-- Task details --
Copy exactly the lines of the data below that run from the line holding "CVR: 21 49 28 09" through the line holding "Група ароматів", both ends included.

Saved entries

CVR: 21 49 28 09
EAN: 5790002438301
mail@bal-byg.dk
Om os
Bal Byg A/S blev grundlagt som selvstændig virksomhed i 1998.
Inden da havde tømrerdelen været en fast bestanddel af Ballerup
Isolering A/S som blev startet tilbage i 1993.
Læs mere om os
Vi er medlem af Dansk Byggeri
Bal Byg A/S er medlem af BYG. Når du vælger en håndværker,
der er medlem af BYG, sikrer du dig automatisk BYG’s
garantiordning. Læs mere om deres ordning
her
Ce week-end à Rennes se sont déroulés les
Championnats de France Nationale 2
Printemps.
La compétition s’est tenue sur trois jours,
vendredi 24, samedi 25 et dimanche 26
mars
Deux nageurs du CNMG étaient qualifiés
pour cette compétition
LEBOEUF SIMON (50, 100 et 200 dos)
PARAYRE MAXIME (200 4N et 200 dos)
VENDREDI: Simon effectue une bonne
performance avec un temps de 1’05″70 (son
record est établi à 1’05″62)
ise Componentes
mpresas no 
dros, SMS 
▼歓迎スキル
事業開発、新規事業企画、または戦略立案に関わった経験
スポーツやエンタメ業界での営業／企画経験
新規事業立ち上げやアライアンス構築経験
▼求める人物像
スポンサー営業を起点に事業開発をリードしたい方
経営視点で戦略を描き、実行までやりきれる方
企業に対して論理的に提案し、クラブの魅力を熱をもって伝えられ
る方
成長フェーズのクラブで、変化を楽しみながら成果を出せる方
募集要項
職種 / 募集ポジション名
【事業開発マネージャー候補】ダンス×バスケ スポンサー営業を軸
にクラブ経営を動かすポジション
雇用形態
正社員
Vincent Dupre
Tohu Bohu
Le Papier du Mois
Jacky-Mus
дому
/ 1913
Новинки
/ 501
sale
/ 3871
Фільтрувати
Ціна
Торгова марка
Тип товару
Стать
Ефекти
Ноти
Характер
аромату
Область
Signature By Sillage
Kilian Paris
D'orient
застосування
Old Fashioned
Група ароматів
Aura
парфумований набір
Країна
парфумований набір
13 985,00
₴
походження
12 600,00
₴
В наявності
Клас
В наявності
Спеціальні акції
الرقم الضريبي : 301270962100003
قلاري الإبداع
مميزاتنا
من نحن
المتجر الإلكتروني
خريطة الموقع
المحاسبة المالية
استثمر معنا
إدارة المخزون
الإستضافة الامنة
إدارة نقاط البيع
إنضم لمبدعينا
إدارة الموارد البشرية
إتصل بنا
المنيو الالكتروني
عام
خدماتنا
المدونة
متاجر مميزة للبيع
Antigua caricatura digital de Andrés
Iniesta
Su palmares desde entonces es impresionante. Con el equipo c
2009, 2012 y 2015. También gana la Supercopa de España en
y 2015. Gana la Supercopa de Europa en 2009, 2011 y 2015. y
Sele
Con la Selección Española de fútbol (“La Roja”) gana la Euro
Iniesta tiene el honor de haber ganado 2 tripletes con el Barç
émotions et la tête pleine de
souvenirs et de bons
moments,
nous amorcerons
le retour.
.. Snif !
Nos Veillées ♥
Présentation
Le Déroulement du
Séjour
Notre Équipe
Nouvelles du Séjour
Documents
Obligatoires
...
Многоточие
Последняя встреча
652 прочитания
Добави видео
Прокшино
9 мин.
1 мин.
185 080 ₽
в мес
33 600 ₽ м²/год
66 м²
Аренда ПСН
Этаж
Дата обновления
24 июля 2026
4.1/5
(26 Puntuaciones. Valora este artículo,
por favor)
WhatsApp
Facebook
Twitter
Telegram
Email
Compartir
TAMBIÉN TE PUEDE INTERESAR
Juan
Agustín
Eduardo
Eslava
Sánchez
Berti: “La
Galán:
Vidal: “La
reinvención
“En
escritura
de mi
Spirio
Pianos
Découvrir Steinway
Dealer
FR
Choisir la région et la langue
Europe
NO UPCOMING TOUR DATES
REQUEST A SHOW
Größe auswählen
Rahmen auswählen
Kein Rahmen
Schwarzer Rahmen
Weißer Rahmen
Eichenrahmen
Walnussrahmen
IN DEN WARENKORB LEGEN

-- Answer to the problem --
CVR: 21 49 28 09
EAN: 5790002438301
mail@bal-byg.dk
Om os
Bal Byg A/S blev grundlagt som selvstændig virksomhed i 1998.
Inden da havde tømrerdelen været en fast bestanddel af Ballerup
Isolering A/S som blev startet tilbage i 1993.
Læs mere om os
Vi er medlem af Dansk Byggeri
Bal Byg A/S er medlem af BYG. Når du vælger en håndværker,
der er medlem af BYG, sikrer du dig automatisk BYG’s
garantiordning. Læs mere om deres ordning
her
Ce week-end à Rennes se sont déroulés les
Championnats de France Nationale 2
Printemps.
La compétition s’est tenue sur trois jours,
vendredi 24, samedi 25 et dimanche 26
mars
Deux nageurs du CNMG étaient qualifiés
pour cette compétition
LEBOEUF SIMON (50, 100 et 200 dos)
PARAYRE MAXIME (200 4N et 200 dos)
VENDREDI: Simon effectue une bonne
performance avec un temps de 1’05″70 (son
record est établi à 1’05″62)
ise Componentes
mpresas no 
dros, SMS 
▼歓迎スキル
事業開発、新規事業企画、または戦略立案に関わった経験
スポーツやエンタメ業界での営業／企画経験
新規事業立ち上げやアライアンス構築経験
▼求める人物像
スポンサー営業を起点に事業開発をリードしたい方
経営視点で戦略を描き、実行までやりきれる方
企業に対して論理的に提案し、クラブの魅力を熱をもって伝えられ
る方
成長フェーズのクラブで、変化を楽しみながら成果を出せる方
募集要項
職種 / 募集ポジション名
【事業開発マネージャー候補】ダンス×バスケ スポンサー営業を軸
にクラブ経営を動かすポジション
雇用形態
正社員
Vincent Dupre
Tohu Bohu
Le Papier du Mois
Jacky-Mus
дому
/ 1913
Новинки
/ 501
sale
/ 3871
Фільтрувати
Ціна
Торгова марка
Тип товару
Стать
Ефекти
Ноти
Характер
аромату
Область
Signature By Sillage
Kilian Paris
D'orient
застосування
Old Fashioned
Група ароматів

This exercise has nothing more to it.